▶ **TO DO**
Begin at the line with "1,5мм/20g/10…2000 Гц (ГОСТ" and output every line through the end of the records, exactly as given. Omit pictures.

▶ **EXERCISE MATERIALS**
*** Begin section ***
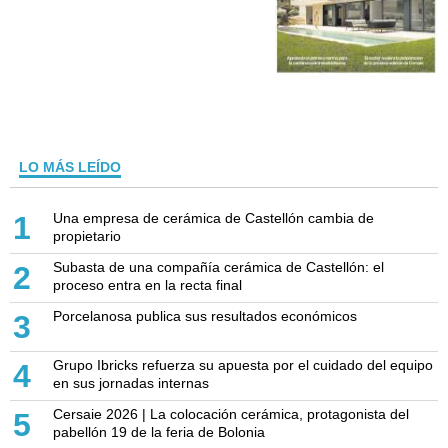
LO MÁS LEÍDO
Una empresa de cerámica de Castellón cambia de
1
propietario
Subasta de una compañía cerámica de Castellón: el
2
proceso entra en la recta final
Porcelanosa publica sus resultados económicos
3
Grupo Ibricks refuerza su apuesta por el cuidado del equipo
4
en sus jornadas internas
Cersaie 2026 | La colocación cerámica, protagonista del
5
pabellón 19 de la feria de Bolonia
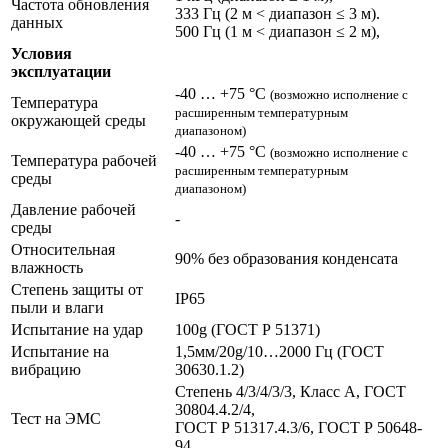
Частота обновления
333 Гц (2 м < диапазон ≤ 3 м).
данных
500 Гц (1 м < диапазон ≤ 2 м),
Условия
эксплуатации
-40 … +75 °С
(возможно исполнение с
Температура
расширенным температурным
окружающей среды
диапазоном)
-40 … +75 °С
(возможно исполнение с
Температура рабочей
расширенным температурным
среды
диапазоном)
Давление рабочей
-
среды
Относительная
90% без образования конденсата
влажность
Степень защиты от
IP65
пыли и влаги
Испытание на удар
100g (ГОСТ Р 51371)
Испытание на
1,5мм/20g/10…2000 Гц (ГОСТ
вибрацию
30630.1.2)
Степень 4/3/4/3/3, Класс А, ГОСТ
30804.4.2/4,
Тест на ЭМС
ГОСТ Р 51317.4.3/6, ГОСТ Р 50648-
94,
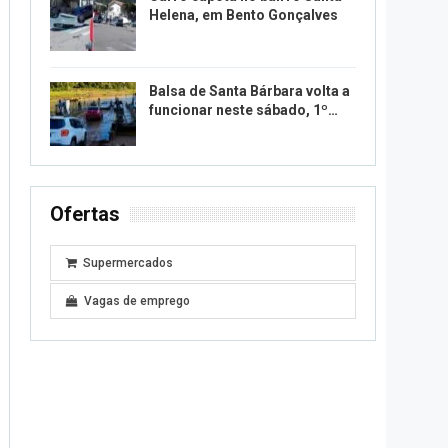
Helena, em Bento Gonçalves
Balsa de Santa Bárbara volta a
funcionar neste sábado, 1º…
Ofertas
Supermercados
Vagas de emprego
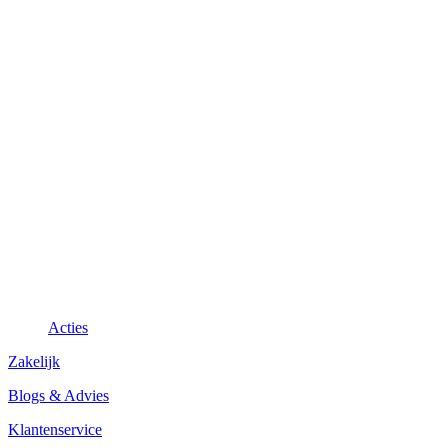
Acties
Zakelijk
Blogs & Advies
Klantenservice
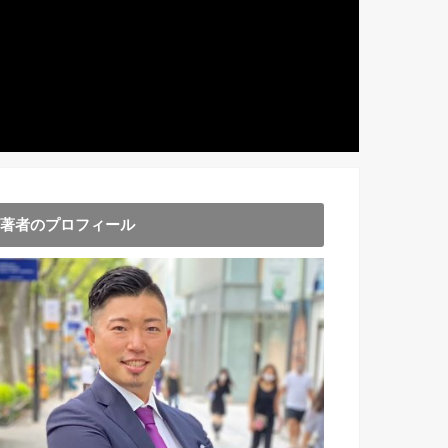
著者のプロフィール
*** End section ***
▶ **REPLY TO THE TASK**
1,5мм/20g/10…2000 Гц (ГОСТ
вибрацию
30630.1.2)
Степень 4/3/4/3/3, Класс А, ГОСТ
30804.4.2/4,
Тест на ЭМС
ГОСТ Р 51317.4.3/6, ГОСТ Р 50648-
94,
Helena, em Bento Gonçalves
Balsa de Santa Bárbara volta a
funcionar neste sábado, 1º…
Ofertas
Supermercados
Vagas de emprego
Acties
Zakelijk
Blogs & Advies
Klantenservice
著者のプロフィール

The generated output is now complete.